When it comes to car loans, Philip Reed clearly wants to practice what he preaches. When he bought his first new car, a $15,700 Honda Fit, almost two years ago, Mr. Reed took out a five-year auto loan that can be paid off early – something he aims to do this year.
"Shorter is better" with loans, proclaims the man who is consumer advice editor at Edmunds.com in Santa Monica, Calif. Indeed, Reed considered a three-year loan term until learning he could repay the five-year loan early.
But increasingly, other car buyers seem less averse to debt. Even as fallout from the subprime mortgage fiasco ripples through the economy, data show available car-loan terms stretching out – even in a few cases, to as long as seven years or longer.
On the face of it, that could mean the loan might last longer than ownership of the car.
"It's crazy," says Julie Bandy, editor in chief of Bankrate.com in North Palm Beach, Fla. Since cars lose value quickly, "you could end up upside down" on a long car loan – meaning the car could be worth less than the outstanding loan on it when you try to sell or trade it in.
Consider some of the more striking trends in auto loan term lengths. On one hand, average durations have crept up modestly over the past five years, to almost 64 months in 2007, according to Edmunds.com. But according to J.D. Power & Associates, the largest percentage of new car loans obtained at the dealership – 41 percent – had durations of 72-77.9 months over January and February of this year. That's up 10 percentage points from the same period four years ago. Moreover, as of this January/February, 4.3 percent of loans from dealerships ran 84 months (seven years) to 89.9 months long, while 0.1 percent of the loans extended to between 96 months (eight years) and 101.9 months.
By comparison, the age of cars now being traded in at dealerships now average 5.8 years, according to Tom Libby, senior director of industry analysis at J.D. Power.
Experts link the elongating of loans to several converging factors: On the consumer side, experts point to rising car prices coupled with people's desire for fancier cars than perhaps they can afford. By obtaining a longer-term loan, buyers can trim their monthly payments, which can help them justify getting the car they want.
On the vendors' side, longer-term financing may help them sell cars, especially in today's troubled economy.
But for consumers, the longer loans aren't necessarily helpful. On the downside, for instance, they can delay the time they can afford to unload their vehicles.

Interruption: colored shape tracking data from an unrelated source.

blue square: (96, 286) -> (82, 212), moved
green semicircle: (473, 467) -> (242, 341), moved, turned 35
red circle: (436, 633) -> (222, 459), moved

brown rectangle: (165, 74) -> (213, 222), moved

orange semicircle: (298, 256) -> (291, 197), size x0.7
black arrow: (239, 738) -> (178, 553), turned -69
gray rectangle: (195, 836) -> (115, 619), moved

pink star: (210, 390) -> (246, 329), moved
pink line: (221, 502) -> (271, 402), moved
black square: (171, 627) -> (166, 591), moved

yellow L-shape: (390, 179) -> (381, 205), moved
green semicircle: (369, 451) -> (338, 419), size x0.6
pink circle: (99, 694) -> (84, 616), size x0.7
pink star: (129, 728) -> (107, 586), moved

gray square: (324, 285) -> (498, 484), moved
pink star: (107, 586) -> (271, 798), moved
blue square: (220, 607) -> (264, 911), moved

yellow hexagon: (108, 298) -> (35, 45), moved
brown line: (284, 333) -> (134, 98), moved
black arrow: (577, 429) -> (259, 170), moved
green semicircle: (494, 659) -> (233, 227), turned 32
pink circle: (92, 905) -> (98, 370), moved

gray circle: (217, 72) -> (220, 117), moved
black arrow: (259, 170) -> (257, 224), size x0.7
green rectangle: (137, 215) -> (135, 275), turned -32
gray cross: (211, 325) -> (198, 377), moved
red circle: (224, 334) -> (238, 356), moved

According to Reed of Edmunds.com, they're "generally financed at a higher interest rate, which somewhat offsets the benefit of extending the loan."

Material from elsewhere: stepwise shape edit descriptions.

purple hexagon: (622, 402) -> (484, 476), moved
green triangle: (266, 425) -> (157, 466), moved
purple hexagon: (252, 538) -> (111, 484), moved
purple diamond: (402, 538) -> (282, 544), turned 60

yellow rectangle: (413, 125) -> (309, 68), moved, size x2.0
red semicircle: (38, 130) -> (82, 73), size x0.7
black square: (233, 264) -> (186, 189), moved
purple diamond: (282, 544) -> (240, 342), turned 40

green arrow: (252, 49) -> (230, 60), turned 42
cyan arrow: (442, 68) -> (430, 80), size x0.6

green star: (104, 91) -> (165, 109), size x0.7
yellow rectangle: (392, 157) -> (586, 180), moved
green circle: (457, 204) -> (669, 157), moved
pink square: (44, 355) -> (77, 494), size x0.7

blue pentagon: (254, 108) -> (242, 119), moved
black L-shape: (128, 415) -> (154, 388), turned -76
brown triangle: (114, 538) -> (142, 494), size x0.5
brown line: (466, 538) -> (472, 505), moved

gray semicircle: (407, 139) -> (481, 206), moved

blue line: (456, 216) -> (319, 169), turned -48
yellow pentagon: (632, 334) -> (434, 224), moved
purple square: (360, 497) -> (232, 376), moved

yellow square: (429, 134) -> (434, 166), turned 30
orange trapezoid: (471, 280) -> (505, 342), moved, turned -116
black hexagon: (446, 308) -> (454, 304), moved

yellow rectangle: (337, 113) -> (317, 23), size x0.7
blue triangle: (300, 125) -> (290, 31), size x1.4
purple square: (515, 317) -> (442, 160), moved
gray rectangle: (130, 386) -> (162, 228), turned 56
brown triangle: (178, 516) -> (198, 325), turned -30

Evidently, the longer loans haven't held down average monthly car payments either. Average payments climbed to $484.50 a month in 2007, up from $459.25 per month in 2002, according to Edmunds.com. Over that five-year period, car costs rose, boosting the amounts financed, while the average annual percentage rate on car loans stood at 7.37 percent last year, up 1.59 percentage points from 2002.

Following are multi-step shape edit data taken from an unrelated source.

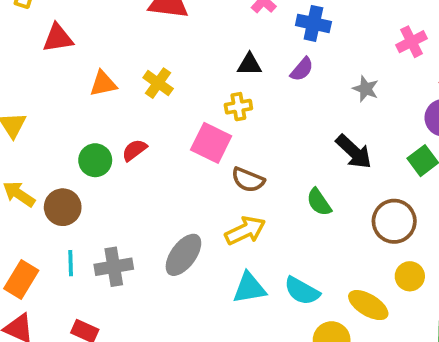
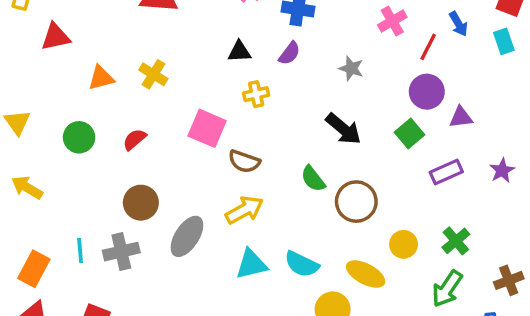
yellow cross: (238, 107) -> (256, 94), moved
green circle: (95, 160) -> (79, 137), moved
brown circle: (63, 207) -> (141, 203), moved
brown circle: (394, 221) -> (356, 202), moved

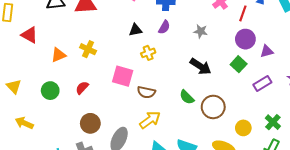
red triangle: (56, 37) -> (29, 35), turned 48

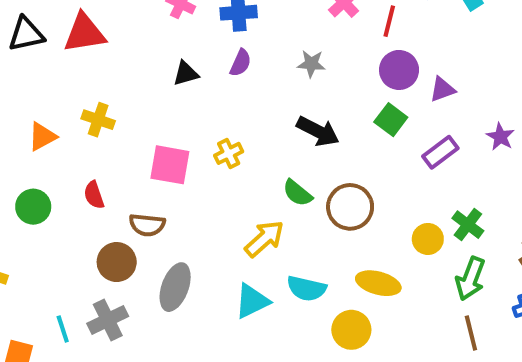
yellow cross: (148, 53) -> (229, 153), moved
red semicircle: (82, 88) -> (94, 195), turned -56
brown semicircle: (146, 92) -> (147, 225), moved
yellow arrow: (150, 120) -> (264, 239), moved
yellow circle: (243, 128) -> (428, 239), moved

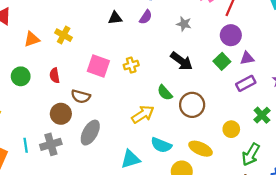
purple triangle: (442, 89) -> (247, 58), moved
green cross: (468, 225) -> (262, 115), moved
cyan triangle: (252, 301) -> (130, 159), moved

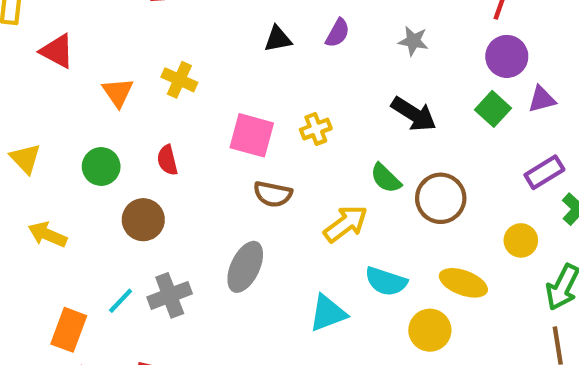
orange triangle: (32, 39) -> (118, 92), turned -42
purple rectangle: (246, 83) -> (544, 172), moved
brown semicircle: (81, 96) -> (273, 194), moved
brown circle: (61, 114) -> (143, 220), moved
cyan line: (26, 145) -> (121, 301), turned 56

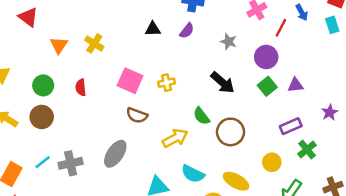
purple circle: (507, 56) -> (266, 57), moved
brown circle: (143, 220) -> (42, 117), moved

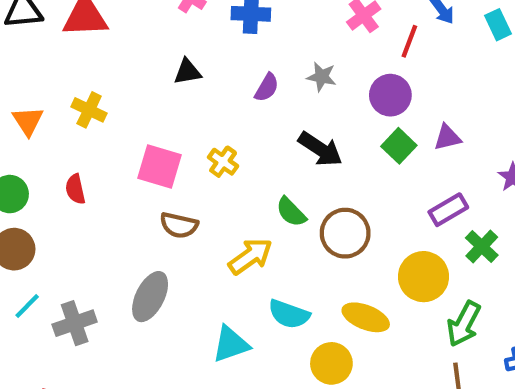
purple semicircle: (187, 31) -> (267, 88), moved
yellow cross: (166, 83) -> (223, 162), turned -35
cyan line: (43, 162) -> (27, 306), moved
yellow circle: (272, 162) -> (424, 277), size x1.5

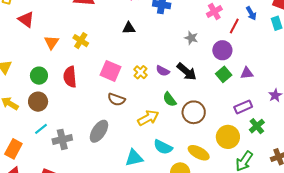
purple semicircle: (267, 88) -> (163, 71), moved, turned 80
red semicircle: (75, 189) -> (70, 77), size x1.5

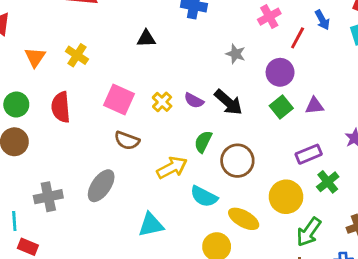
green semicircle: (170, 99) -> (203, 142), turned 63
cyan line: (41, 129) -> (14, 221), moved, turned -56
cyan semicircle: (163, 147) -> (204, 196), moved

An increasing struggle to make the payments
Recent data also show a modest uptick in delinquent auto-loan payments. In last year's fourth quarter, 2.7 percent of automotive loans were 30 days delinquent, up from 2.55 percent at the end of the previous quarter, according to Experian Automotive, a unit of credit-reporting bureau Experian. It also said that 0.84 percent of automotive loans were 60 days delinquent in the last three months of 2007, versus 0.79 percent at the end of the third quarter.
To Experian Automotive, even those percentages are significant. Although "a delinquency rate of 2.7 percent may seem small, when compared with the overall auto-loan market of more than $800 billion, it still represents a substantial amount of at-risk dollars," says Melinda Zabritski, director of automotive credit for Experian Automotive.
The role of auto dealers
For their part, some financiers and others cite a competitive need to offer longer loans – but claim they're not hawking them.
Last August, Toyota Financial Services began offering 84-month loans, says spokesman Justin Leach, because other lenders had been doing so. Without a similar offering, "we lost a small number of our customers.... [So] we decided to offer 84-month loans to our better customers" – those "top-tier customers" with "better credit scores."
Still, Toyota "isn't pushing" the seven-year loans, he reports.
At Ford Motor Credit Co., 72 months is the "outer limit of our standard offerings," says spokeswoman Meredith Libbey. "Anything longer is very rare and done on an exceptional basis," although the company had undertaken a pilot program testing 84-month loans.
And at GMAC Financial Services, 84-month loans are "reserved for special individual cases. But as a rule, GMAC doesn't subscribe to 84-month loans," says spokesman Michael Stoller. Such loans "create a potentially dangerous situation for everyone involved," he explains.
How much longer can car loans be extended? While that issue remains debatable, some observers can't foresee them stretching much further. Given many people's desire to unload cars before their maintenance bills become too high, or their style too outmoded, some experts think 84 months may become a natural term limit, at least for the foreseeable future.
Moreover, the mounting interest in cars priced under $20,000, such as the Honda Fit, Toyota Yaris, or Nissan Versa, may have some impact. Purchasing such comparatively cheaper autos may curb some buyers' need for comparatively long car loans, some experts say.